We have our last question from Mr. Damien Conover from Morningstar.

Just a product specific question on Taxotere in the emerging markets. It looks like sales were down about 30% in the quarter. I think, traditionally as we look at some of these products entering the latter parts of their lifecycle in emerging markets, we kind of expect a little bit longer of a tail. Just I was wondering, if there is anything specific going on with Taxotere in the emerging markets?

Now once again, you have seen the affect of Turkey, but besides there is nothing to report. We have a similar situation inside and outside. But once again, we had a price cut in Turkey, which additionally damaged the performance of some products.

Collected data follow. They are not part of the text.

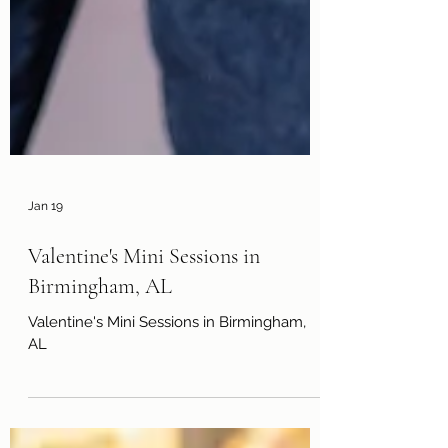
Jan 19
Valentine's Mini Sessions in
Birmingham, AL
Valentine's Mini Sessions in Birmingham,
AL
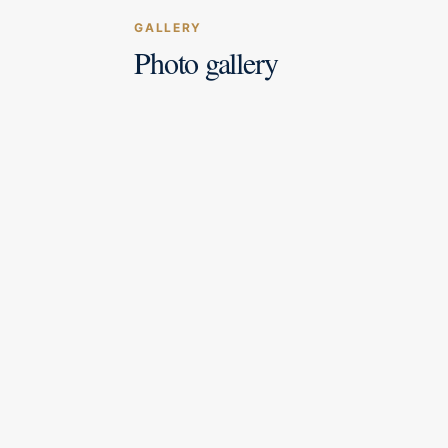
GALLERY
Photo gallery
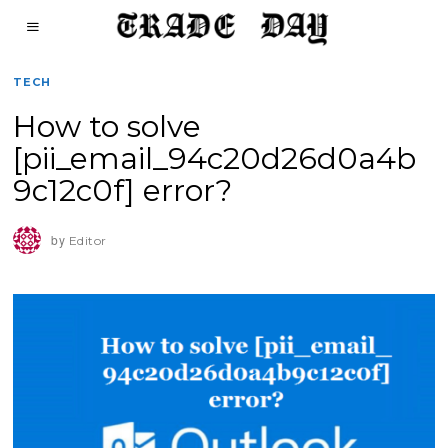
TECH
How to solve
[pii_email_94c20d26d0a4b
9c12c0f] error?
by
Editor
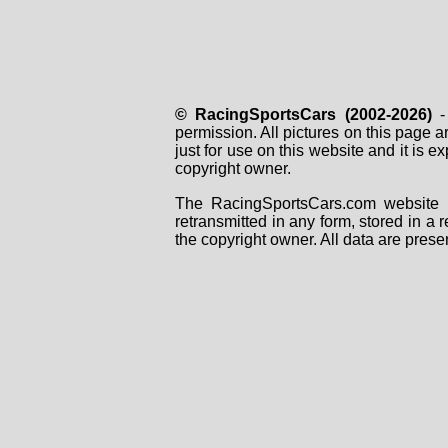
© RacingSportsCars (2002-2026)
- 
permission. All pictures on this page 
just for use on this website and it is
copyright owner.
The RacingSportsCars.com website i
retransmitted in any form, stored in a
the copyright owner. All data are prese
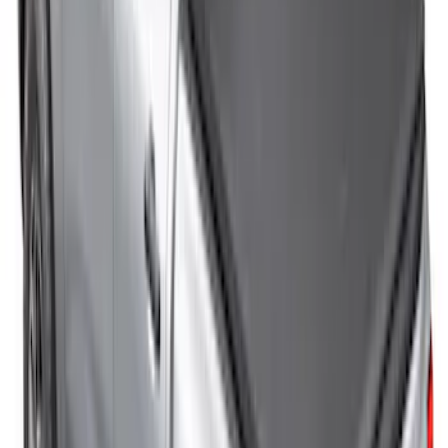
New
F-150 2015-2026 Sport Roll Soft Roll-Up
Truck Bed Cover by RealTruck
Advantage® for 8.0' Bed
SKU
:
VFL3Z99501A42HC
New
F-150 2015-2026 Sport Roll Soft Roll-Up
Truck Bed Cover by RealTruck
Advantage® for 6.5' Bed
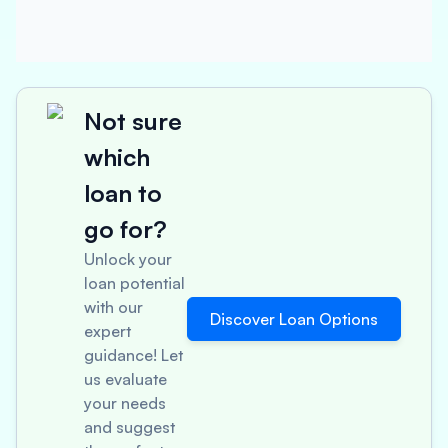
Not sure
which
loan to
go for?
Unlock your
loan potential
with our
Discover Loan Options
expert
guidance! Let
us evaluate
your needs
and suggest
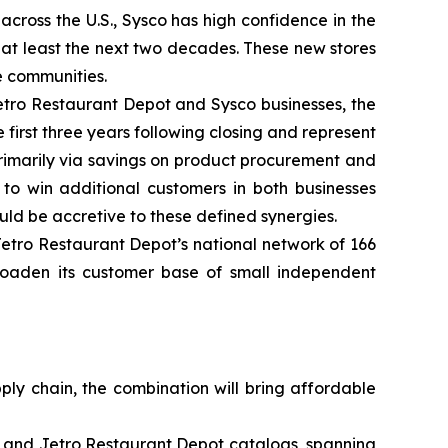
cross the U.S., Sysco has high confidence in the
 at least the next two decades. These new stores
e communities.
Jetro Restaurant Depot and Sysco businesses, the
 first three years following closing and represent
rimarily via savings on product procurement and
o win additional customers in both businesses
d be accretive to these defined synergies.
etro Restaurant Depot’s national network of 166
broaden its customer base of small independent
ply chain, the combination will bring affordable
o and Jetro Restaurant Depot catalogs, spanning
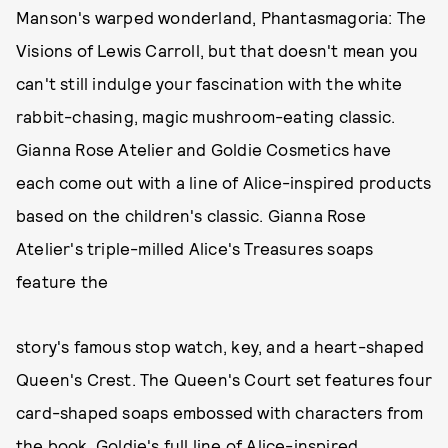
Manson's warped wonderland, Phantasmagoria: The
Visions of Lewis Carroll, but that doesn't mean you
can't still indulge your fascination with the white
rabbit-chasing, magic mushroom-eating classic.
Gianna Rose Atelier and Goldie Cosmetics have
each come out with a line of Alice-inspired products
based on the children's classic. Gianna Rose
Atelier's triple-milled Alice's Treasures soaps
feature the
story's famous stop watch, key, and a heart-shaped
Queen's Crest. The Queen's Court set features four
card-shaped soaps embossed with characters from
the book. Goldie's full line of Alice-inspired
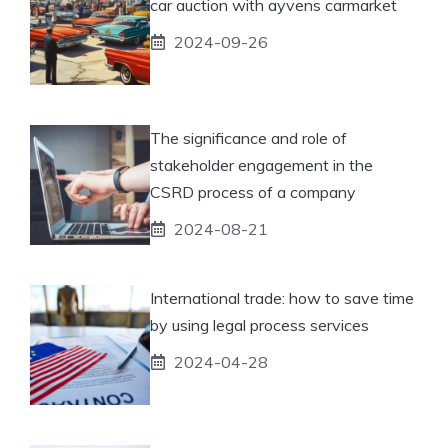
car auction with ayvens carmarket
2024-09-26
The significance and role of
stakeholder engagement in the
CSRD process of a company
2024-08-21
International trade: how to save time
by using legal process services
2024-04-28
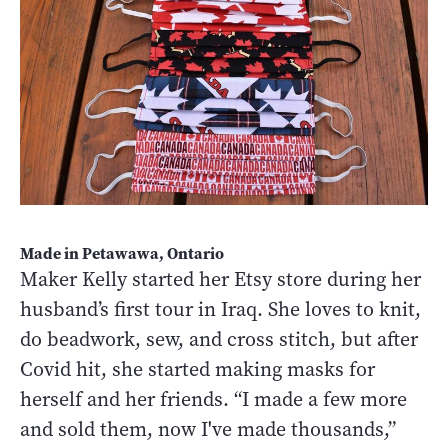
Made in Petawawa, Ontario
Maker Kelly started her Etsy store during her
husband’s first tour in Iraq. She loves to knit,
do beadwork, sew, and cross stitch, but after
Covid hit, she started making masks for
herself and her friends. “I made a few more
and sold them, now I've made thousands,”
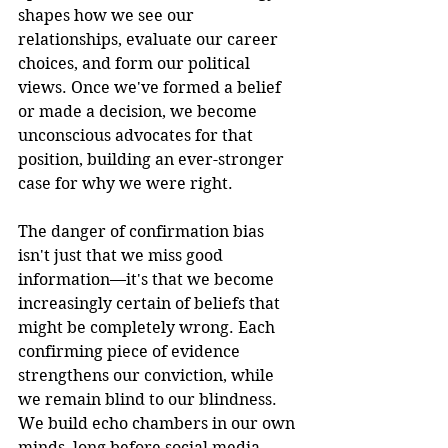
shapes how we see our 
relationships, evaluate our career 
choices, and form our political 
views. Once we've formed a belief 
or made a decision, we become 
unconscious advocates for that 
position, building an ever-stronger 
case for why we were right.
The danger of confirmation bias 
isn't just that we miss good 
information—it's that we become 
increasingly certain of beliefs that 
might be completely wrong. Each 
confirming piece of evidence 
strengthens our conviction, while 
we remain blind to our blindness. 
We build echo chambers in our own 
minds, long before social media 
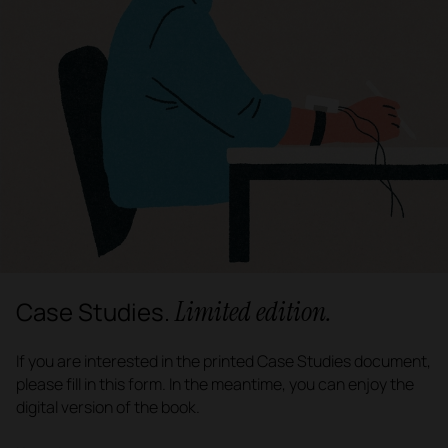
Limited edition.
Case Studies.
If you are interested in the printed Case Studies document,
please fill in this form. In the meantime, you can enjoy the
digital version of the book.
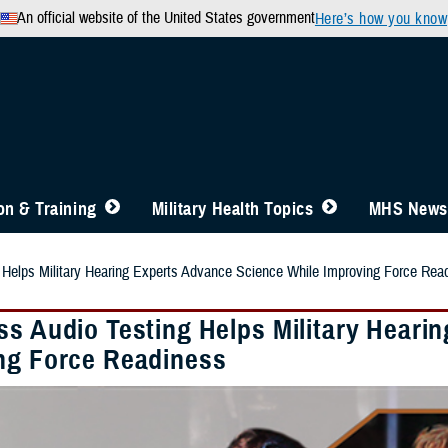
An official website of the United States government
Here’s how you know
n & Training
Military Health Topics
MHS News
 Helps Military Hearing Experts Advance Science While Improving Force Rea
ss Audio Testing Helps Military Heari
ng Force Readiness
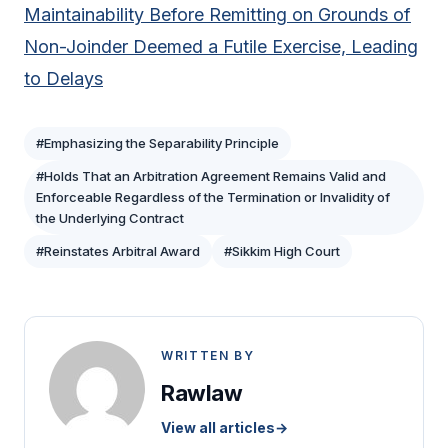
Maintainability Before Remitting on Grounds of
Non-Joinder Deemed a Futile Exercise, Leading
to Delays
#Emphasizing the Separability Principle
#Holds That an Arbitration Agreement Remains Valid and
Enforceable Regardless of the Termination or Invalidity of
the Underlying Contract
#Reinstates Arbitral Award
#Sikkim High Court
WRITTEN BY
Rawlaw
View all articles
→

All right, so I think it's time to wrap up. In our view a solid quarter obviously a busy quarter. We've been busy integrating not only Genzyme, but also Merial, because Merial is now a wholly-owned company. And I think we've spend a good amount of time thinking about how to integrate both and we now move really over the coming quarters into execution mode. Clearly driving the synergies out of our businesses, making sure that we can now drive a lot of the revenue synergies, which we really don't quantify at the moment. But it's pretty clear on businesses like Renal and in particular Biosurgery that there can be a significant benefit from having Sanofi sales reps behind that. In terms of guidance, I think we've overcome a number of things. And there is an increased guidance, because we are more positive on our outlook, but as always, we continue to drive the businesses as hard as we can. A number of things I think will come back on the 6th of September, as you know, we're doing an investor seminar. We'll be able to deeper dive into each of these different businesses, have a look at some of the medium-term outlook for those businesses. So we'll certainly look forward to seeing all of you there. And let's says, in the meantime we continue to march trough the cliff, getting it further and further behind us. And we are driving our growth platforms. And I think I am personally extremely excited about the opportunities that both Merial and Genzyme present for the business. And also I'll just come back and say, look for a company where everybody thinks there's no pipeline, having six NMEs to file over the next nine months, is something I don't think I've ever seen in my career before. So I think that provides a very positive outlook for where our R&D could go in the future as well. So thanks everybody for listening. And hopefully we'll see many of you on 6th of September. Thank you.

Ladies and gentlemen this concludes the conference call. Thank you all for your participation. You may now disconnect.